Achieving Mindfulness

Mindfulness has become a hot topic. There is a new monthly magazine, Mindful,, the the March/April edition of Scientific American Mind features articles on mindfulness. Most approaches to mindfulness involve meditation. The healthymemory blog has many posts on meditation. The psychologist Richard Davidson has identified six dimensions of emotional style (See the healthymemory blog post, “The Six Dimensions of Emotional Style): resilience, outlook, self awareness, social intuition, sensitivity to context, and attention. He has techniques, which can be found in the healthymemory blog (use the blogs search box), for cultivating each of these dimensions.

Meditation techniques range from exercises designed to train concentrative focus, a narrowing of attention, to exercises designed to train open monitoring, a broad awareness of sensations and surroundings. Both skills are necessary. There are times when we need to focus on a particular problem or idea and there are types where we need to allow new thoughts into our consciousness without rejecting them out of hand as a result of selection biases.

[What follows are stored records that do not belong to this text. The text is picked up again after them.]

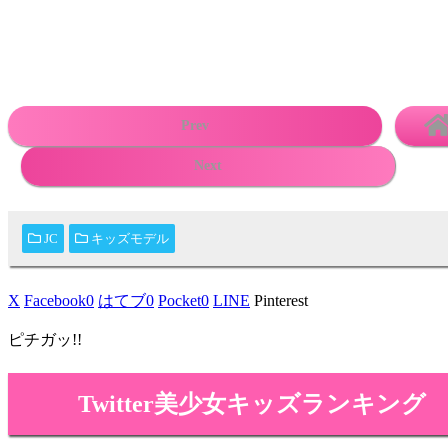
Prev
Next
JC
キッズモデル
X
Facebook
0
はてブ
0
Pocket
0
LINE
Pinterest
ピチガッ!!
Twitter美少女キッズランキング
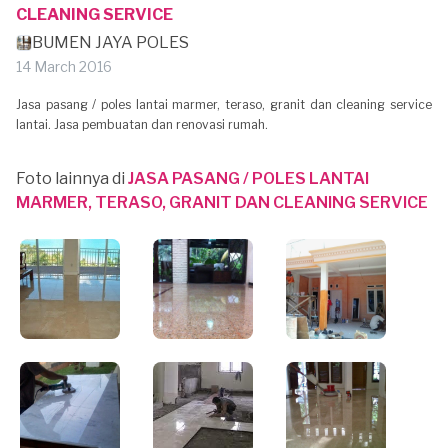
CLEANING SERVICE
BUMEN JAYA POLES
14 March 2016
Jasa pasang / poles lantai marmer, teraso, granit dan cleaning service
lantai. Jasa pembuatan dan renovasi rumah.
Foto lainnya di
JASA PASANG / POLES LANTAI
MARMER, TERASO, GRANIT DAN CLEANING SERVICE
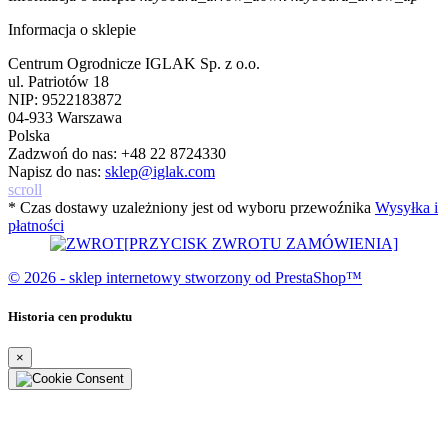
Informacja o sklepie
Centrum Ogrodnicze IGLAK Sp. z o.o.
ul. Patriotów 18
NIP: 9522183872
04-933 Warszawa
Polska
Zadzwoń do nas:
+48 22 8724330
Napisz do nas:
sklep@iglak.com
scroll
* Czas dostawy uzależniony jest od wyboru przewoźnika
Wysyłka i
płatności
[PRZYCISK ZWROTU ZAMÓWIENIA]
© 2026 - sklep internetowy stworzony od PrestaShop™
Historia cen produktu
×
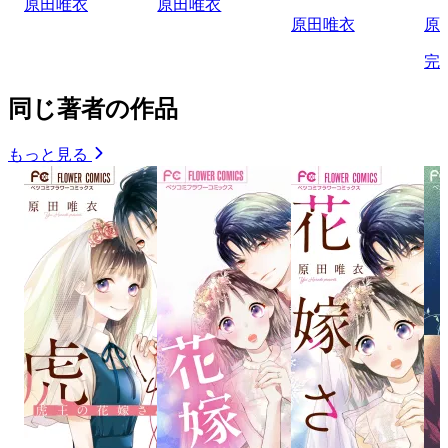
原田唯衣
原田唯衣
原田唯衣
原
完
同じ著者の作品
もっと見る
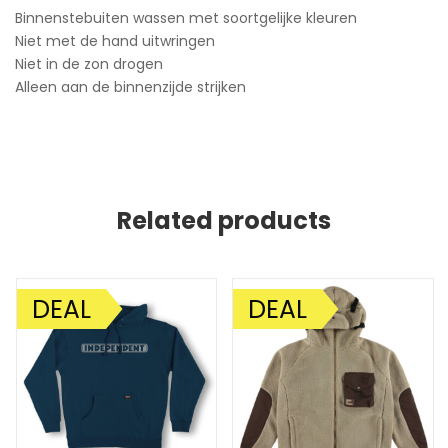
Binnenstebuiten wassen met soortgelijke kleuren
Niet met de hand uitwringen
Niet in de zon drogen
Alleen aan de binnenzijde strijken
Related products
DEAL
DEAL
AANBIEDING!
AANBIEDING!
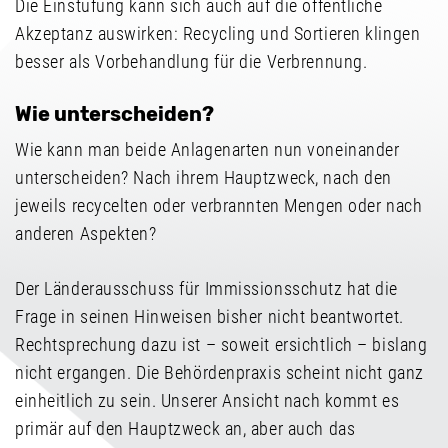
Die Einstufung kann sich auch auf die öffentliche
Akzeptanz auswirken: Recycling und Sortieren klingen
besser als Vorbehandlung für die Verbrennung.
Wie unterscheiden?
Wie kann man beide Anlagenarten nun voneinander
unterscheiden? Nach ihrem Hauptzweck, nach den
jeweils recycelten oder verbrannten Mengen oder nach
anderen Aspekten?
Der Länderausschuss für Immissionsschutz hat die
Frage in seinen Hinweisen bisher nicht beantwortet.
Rechtsprechung dazu ist – soweit ersichtlich – bislang
nicht ergangen. Die Behördenpraxis scheint nicht ganz
einheitlich zu sein. Unserer Ansicht nach kommt es
primär auf den Hauptzweck an, aber auch das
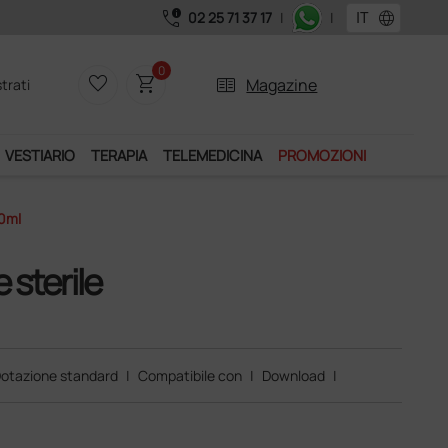
call_quality
language
02 25 71 37 17
|
|
Acquistando il servizio "Ds Club", un anno
0
favorite_border
shopping_cart
two_pager
Magazine
trati
VESTIARIO
TERAPIA
TELEMEDICINA
PROMOZIONI
10ml
 sterile
otazione standard
|
Compatibile con
|
Download
|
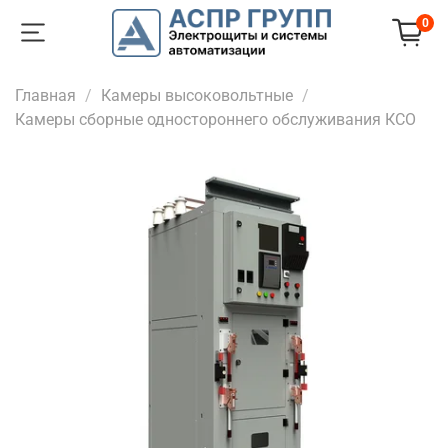
0
Главная
Камеры высоковольтные
Камеры сборные одностороннего обслуживания КСО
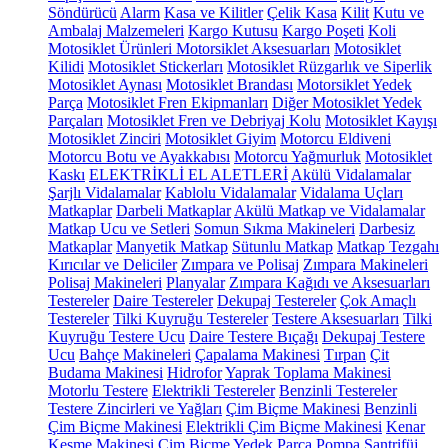
Söndürücü
Alarm
Kasa ve Kilitler
Çelik Kasa
Kilit
Kutu ve
Ambalaj Malzemeleri
Kargo Kutusu
Kargo Poşeti
Koli
Motosiklet Ürünleri
Motorsiklet Aksesuarları
Motosiklet
Kilidi
Motosiklet Stickerları
Motosiklet Rüzgarlık ve Siperlik
Motosiklet Aynası
Motosiklet Brandası
Motorsiklet Yedek
Parça
Motosiklet Fren Ekipmanları
Diğer Motosiklet Yedek
Parçaları
Motosiklet Fren ve Debriyaj Kolu
Motosiklet Kayışı
Motosiklet Zinciri
Motosiklet Giyim
Motorcu Eldiveni
Motorcu Botu ve Ayakkabısı
Motorcu Yağmurluk
Motosiklet
Kaskı
ELEKTRİKLİ EL ALETLERİ
Akülü Vidalamalar
Şarjlı Vidalamalar
Kablolu Vidalamalar
Vidalama Uçları
Matkaplar
Darbeli Matkaplar
Akülü Matkap ve Vidalamalar
Matkap Ucu ve Setleri
Somun Sıkma Makineleri
Darbesiz
Matkaplar
Manyetik Matkap
Sütunlu Matkap
Matkap Tezgahı
Kırıcılar ve Deliciler
Zımpara ve Polisaj
Zımpara Makineleri
Polisaj Makineleri
Planyalar
Zımpara Kağıdı ve Aksesuarları
Testereler
Daire Testereler
Dekupaj Testereler
Çok Amaçlı
Testereler
Tilki Kuyruğu Testereler
Testere Aksesuarları
Tilki
Kuyruğu Testere Ucu
Daire Testere Bıçağı
Dekupaj Testere
Ucu
Bahçe Makineleri
Çapalama Makinesi
Tırpan
Çit
Budama Makinesi
Hidrofor
Yaprak Toplama Makinesi
Motorlu Testere
Elektrikli Testereler
Benzinli Testereler
Testere Zincirleri ve Yağları
Çim Biçme Makinesi
Benzinli
Çim Biçme Makinesi
Elektrikli Çim Biçme Makinesi
Kenar
Kesme Makinesi
Çim Biçme Yedek Parça
Pompa
Santrifüj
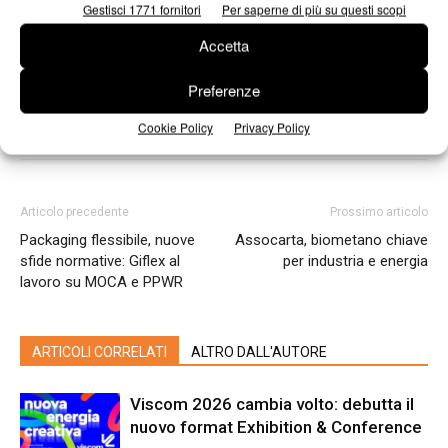
Gestisci 1771 fornitori
Per saperne di più su questi scopi
Accetta
Preferenze
Cookie Policy
Privacy Policy
Articolo precedente
Prossimo articolo
Packaging flessibile, nuove
Assocarta, biometano chiave
sfide normative: Giflex al
per industria e energia
lavoro su MOCA e PPWR
ARTICOLI CORRELATI
ALTRO DALL'AUTORE
Viscom 2026 cambia volto: debutta il
nuovo format Exhibition & Conference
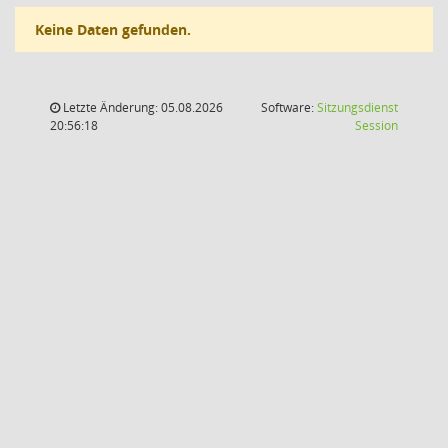
Keine Daten gefunden.
Letzte Änderung: 05.08.2026
Software:
Sitzungsdienst
(Wird in
20:56:18
Session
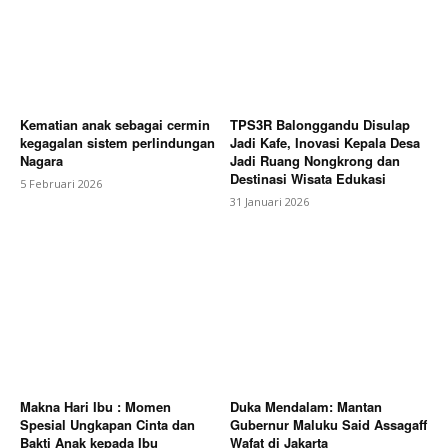
Kematian anak sebagai cermin
TPS3R Balonggandu Disulap
kegagalan sistem perlindungan
Jadi Kafe, Inovasi Kepala Desa
Nagara
Jadi Ruang Nongkrong dan
Destinasi Wisata Edukasi
5 Februari 2026
31 Januari 2026
Makna Hari Ibu : Momen
Duka Mendalam: Mantan
Spesial Ungkapan Cinta dan
Gubernur Maluku Said Assagaff
Bakti Anak kepada Ibu
Wafat di Jakarta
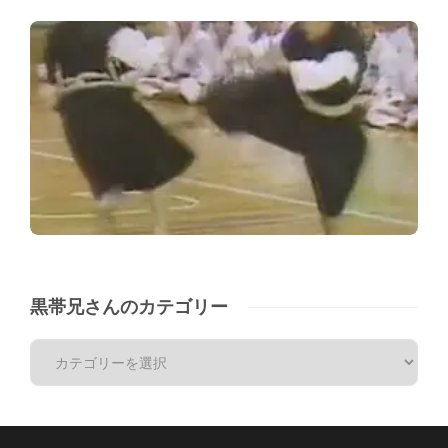
黒帯兄さんのカテゴリー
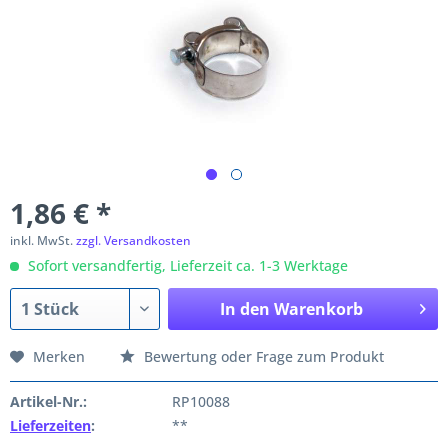
1,86 € *
inkl. MwSt.
zzgl. Versandkosten
Sofort versandfertig, Lieferzeit ca. 1-3 Werktage
In den
Warenkorb
Merken
Bewertung oder Frage zum Produkt
Artikel-Nr.:
RP10088
Lieferzeiten
:
**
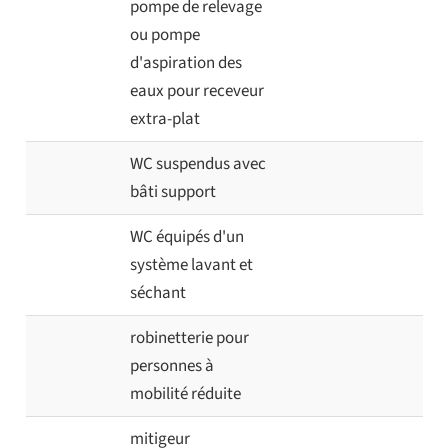
pompe de relevage
ou pompe
d'aspiration des
eaux pour receveur
extra-plat
WC suspendus avec
bâti support
WC équipés d'un
système lavant et
séchant
robinetterie pour
personnes à
mobilité réduite
mitigeur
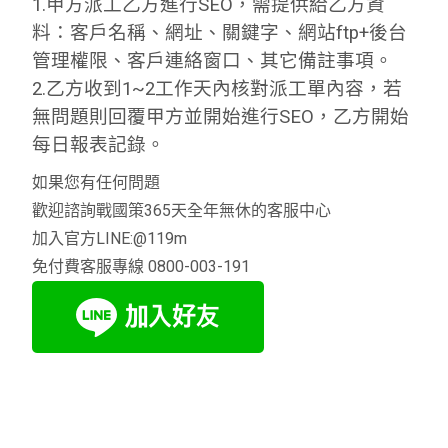
1.甲方派工乙方進行SEO，需提供給乙方資
料：客戶名稱、網址、關鍵字、網站ftp+後台
管理權限、客戶連絡窗口、其它備註事項。
2.乙方收到1~2工作天內核對派工單內容，若
無問題則回覆甲方並開始進行SEO，乙方開始
每日報表記錄。
如果您有任何問題
歡迎諮詢戰國策365天全年無休的客服中心
加入官方LINE:@119m
免付費客服專線 0800-003-191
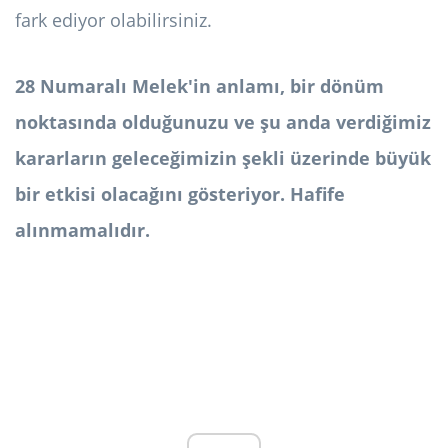
fark ediyor olabilirsiniz.
28 Numaralı Melek'in anlamı, bir dönüm
noktasında olduğunuzu ve şu anda verdiğimiz
kararların geleceğimizin şekli üzerinde büyük
bir etkisi olacağını gösteriyor. Hafife
alınmamalıdır.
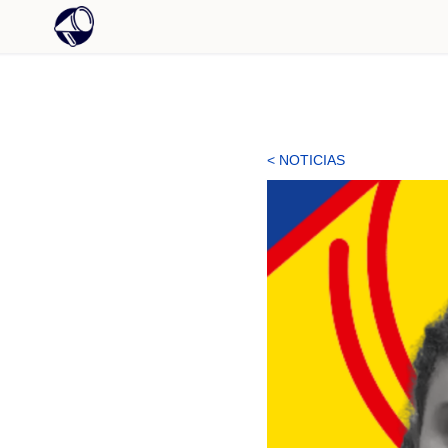
< NOTICIAS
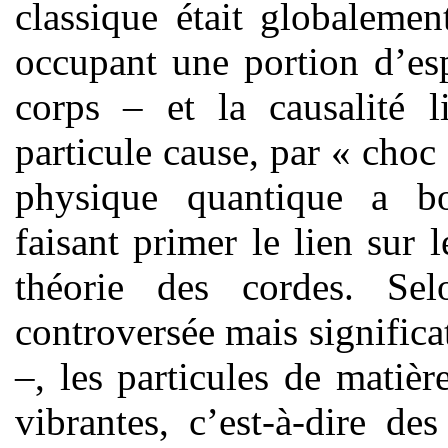
classique était globaleme
occupant une portion d’esp
corps – et la causalité l
particule cause, par « cho
physique quantique a bo
faisant primer le lien sur l
théorie des cordes. Sel
controversée mais signific
–, les particules de matièr
vibrantes, c’est-à-dire d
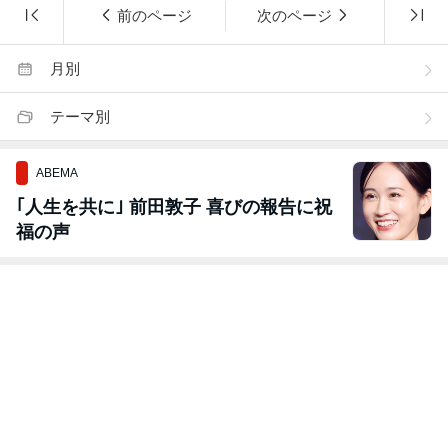
前のページ
次のページ
月別
テーマ別
ABEMA
｢人生を共に｣ 前田敦子 喜びの報告に祝
福の声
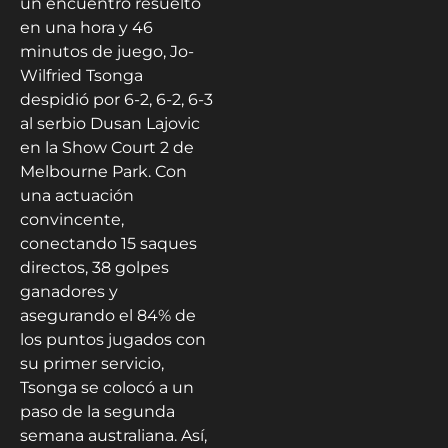
un encuentro resuelto
en una hora y 46
minutos de juego, Jo-
Wilfried Tsonga
despidió por 6-2, 6-2, 6-3
al serbio Dusan Lajovic
en la Show Court 2 de
Melbourne Park. Con
una actuación
convincente,
conectando 15 saques
directos, 38 golpes
ganadores y
asegurando el 84% de
los puntos jugados con
su primer servicio,
Tsonga se colocó a un
paso de la segunda
semana australiana. Así,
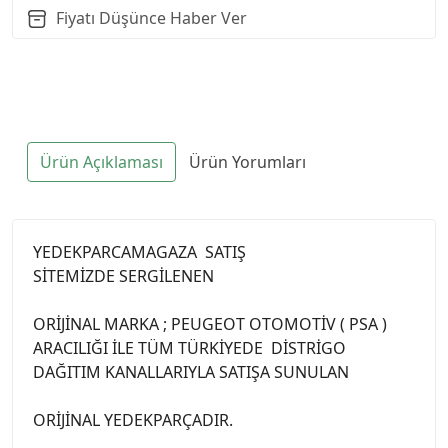
Fiyatı Düşünce Haber Ver
Ürün Açıklaması
Ürün Yorumları
YEDEKPARCAMAGAZA SATIŞ
SİTEMİZDE SERGİLENEN
ORİJİNAL MARKA ; PEUGEOT OTOMOTİV ( PSA )
ARACILIĞI İLE TÜM TÜRKİYEDE DİSTRİGO
DAĞITIM KANALLARIYLA SATIŞA SUNULAN
ORİJİNAL YEDEKPARÇADIR.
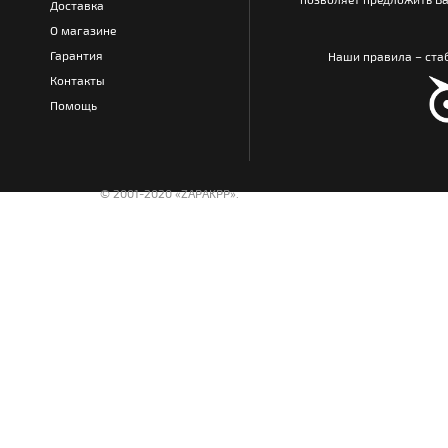
Доставка
О магазине
Гарантия
Наши правила – стаб
Контакты
Помощь
© 2001-2020 «ZAPAKPP».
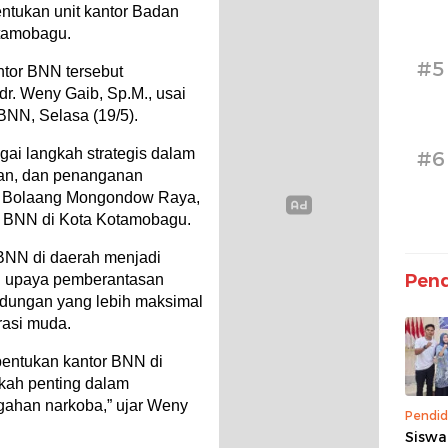
entukan unit kantor Badan
otamobagu.
#5
tor BNN tersebut
r. Weny Gaib, Sp.M., usai
NN, Selasa (19/5).
ai langkah strategis dalam
#6
an, dan penanganan
ah Bolaang Mongondow Raya,
r BNN di Kota Kotamobagu.
 BNN di daerah menjadi
Pend
g upaya pemberantasan
ndungan yang lebih maksimal
rasi muda.
entukan kantor BNN di
kah penting dalam
ahan narkoba,” ujar Weny
Pendid
Siswa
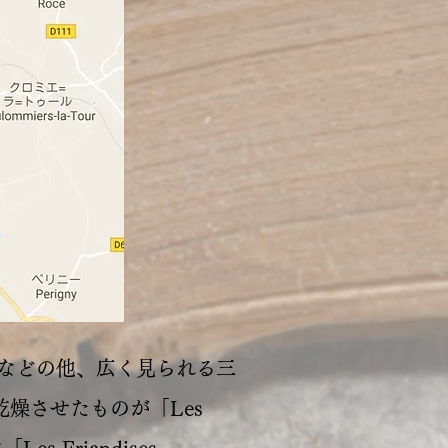
Loup」などの他、広く見られる三
んで乾燥させたものが「Les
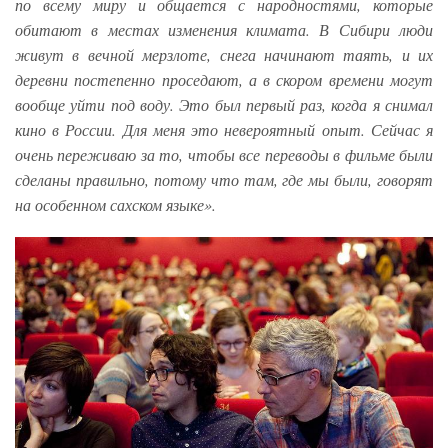
по всему миру и общается с народностями, которые
обитают в местах изменения климата. В Сибири люди
живут в вечной мерзлоте, снега начинают таять, и их
деревни постепенно проседают, а в скором времени могут
вообще уйти под воду. Это был первый раз, когда я снимал
кино в России. Для меня это невероятный опыт. Сейчас я
очень переживаю за то, чтобы все переводы в фильме были
сделаны правильно, потому что там, где мы были, говорят
на особенном сахском языке».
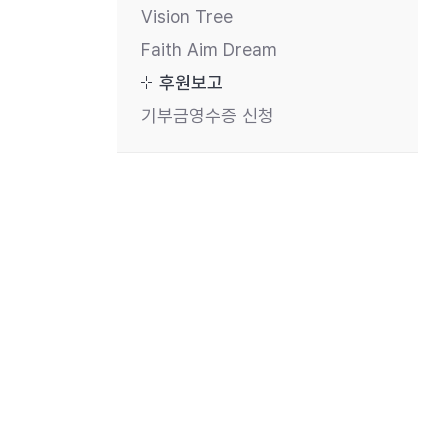
Vision Tree
Faith Aim Dream
후원보고
기부금영수증 신청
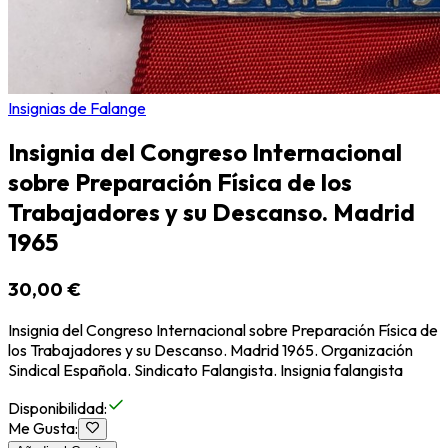
Insignias de Falange
Insignia del Congreso Internacional
sobre Preparación Física de los
Trabajadores y su Descanso. Madrid
1965
30,00 €
Insignia del Congreso Internacional sobre Preparación Física de
los Trabajadores y su Descanso. Madrid 1965. Organización
Sindical Española. Sindicato Falangista. Insignia falangista
Disponibilidad
:
Me Gusta
:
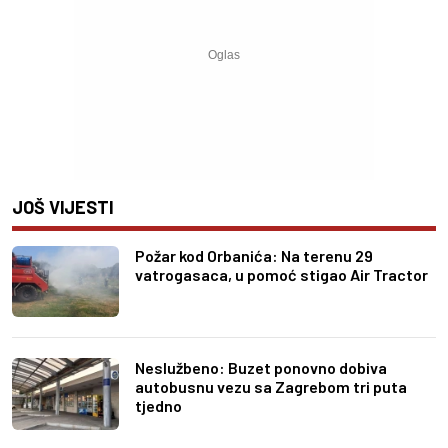
JOŠ VIJESTI
Požar kod Orbanića: Na terenu 29
vatrogasaca, u pomoć stigao Air Tractor
Neslužbeno: Buzet ponovno dobiva
autobusnu vezu sa Zagrebom tri puta
tjedno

In the March/April edition of Scientific American Mind there is a piece on Capturing Attention on page 33. This is an exercise by Scott Rogers, the Director of Programs and Training, Mindfulness Research and Practice Initiative at the University of Miami, that incorporates both types of training into a single meditation session. Here is the technique:

“Sit in an upright, stable position, hands resting on your thighs or cradled together.

Lower or close your eyes, whichever is more comfortable.

Attend to your breath, following its movement throughout your body.

Notice the sensations around your belly as air flows into and out of your nose and mouth. You have been breathing all day—all of your life—and in this moment, you are simply noticing your breath.

Select one area of your body affected by your breathing and focus your attention there. Control your focus, not the breathing itself.

When you notice your mind wandering – and it will – bring your attention back to your breath.

After five to ten minutes, switch from focusing to monitoring. Think of your mind as a vast open sky and your thoughts, feelings and sensations as passing clouds.

Feel you whole body move with your breath. Be receptive to your sensations, noticing what arises in the moment. Be attentive to the changing quality of experience – sounds, aromas, the caress of a breeze…thoughts.

After about five more minutes, lift your gaze and open your eyes.